*DATASET CONTENT*:
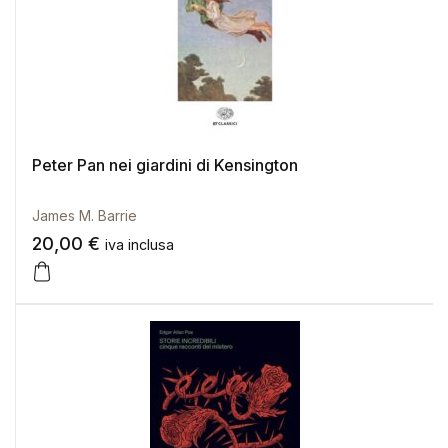
Peter Pan nei giardini di Kensington
James M. Barrie
20,00
€
iva inclusa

*THE PROBLEM*:
All entries should be reproduced exactly; no picture belongs in the result.

*OUTPUT FOR THIS EXERCISE*:
Peter Pan nei giardini di Kensington
James M. Barrie
20,00
€
iva inclusa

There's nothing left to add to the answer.